Bob Fraser CEO of the Scottish Centre for Children with Motor Impairments said “We are talking about around 230 children in Scotland with the most complex needs who have very rare conditions or multiple conditions where the science tells us that they would particularly benefit developmentally from nursery. However, parents tell us they can’t access their entitlement to reliable nursery placements that consistently meet their child needs when they want it and where they want it, if they can access a placement at all.”
Although this report focuses on children with profound and multiple learning disabilities with a life-limiting or life-threatening condition, the challenges faced by these children and families in accessing Early Learning and Childcare are also faced by many other families affected by childhood disability.

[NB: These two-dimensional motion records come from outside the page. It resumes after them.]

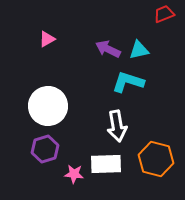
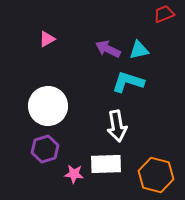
orange hexagon: moved 16 px down
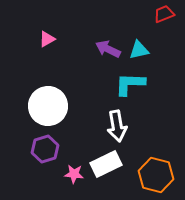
cyan L-shape: moved 2 px right, 2 px down; rotated 16 degrees counterclockwise
white rectangle: rotated 24 degrees counterclockwise
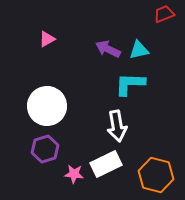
white circle: moved 1 px left
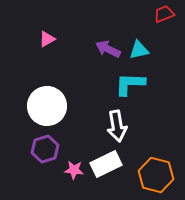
pink star: moved 4 px up
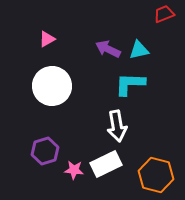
white circle: moved 5 px right, 20 px up
purple hexagon: moved 2 px down
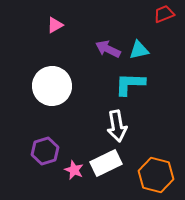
pink triangle: moved 8 px right, 14 px up
white rectangle: moved 1 px up
pink star: rotated 18 degrees clockwise
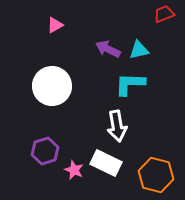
white rectangle: rotated 52 degrees clockwise
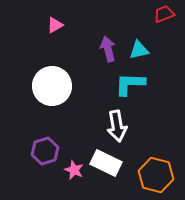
purple arrow: rotated 50 degrees clockwise
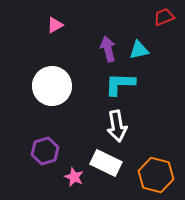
red trapezoid: moved 3 px down
cyan L-shape: moved 10 px left
pink star: moved 7 px down
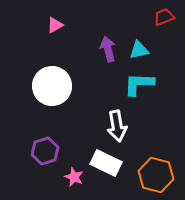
cyan L-shape: moved 19 px right
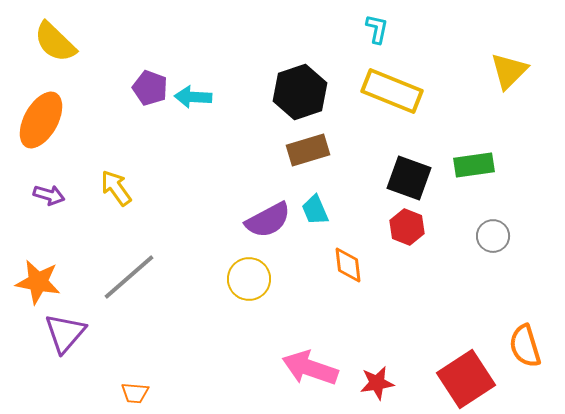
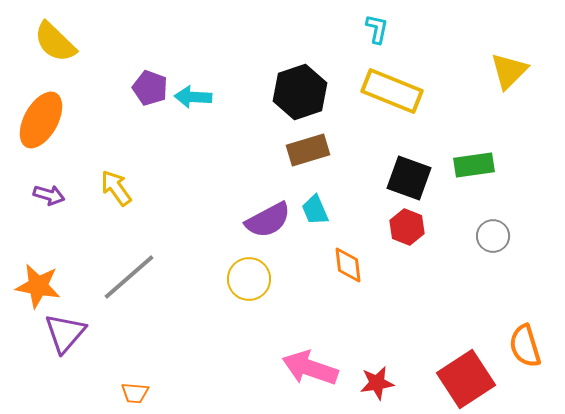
orange star: moved 4 px down
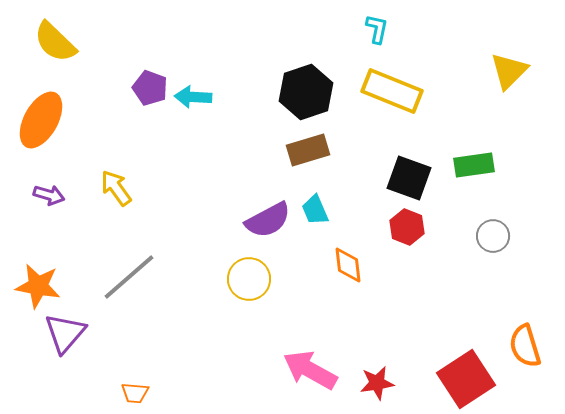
black hexagon: moved 6 px right
pink arrow: moved 2 px down; rotated 10 degrees clockwise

The report calls for the development of a national hub, best practice exemplars and a national network to support families and those who work with children with highly complex disabilities and intensive health care needs.
Regarding the report, we said: “The presence of complex disabilities and intensive healthcare needs should never be a barrier to young children enjoying the same rights (UNCRC 24 – Health, 28 – Education and 23 – Disability and inclusion) as any other child. These children have the same rights to benefit and thrive in a nursery or early learning setting providing the opportunity for brain development, communication, socialisation and physical development.”
Children’s Health Scotland, as a leading Scottish children’s health charity, is dedicated to upholding the healthcare rights of ALL children and young people across Scotland regardless of condition or setting. We welcome this report and support the recommendations made within it. We call upon the Scottish Government to address this inequality and provide funding and appropriate resources to meet the needs of children with complex disabilities and intensive healthcare needs so that they may, along with their peers, realise their true potential.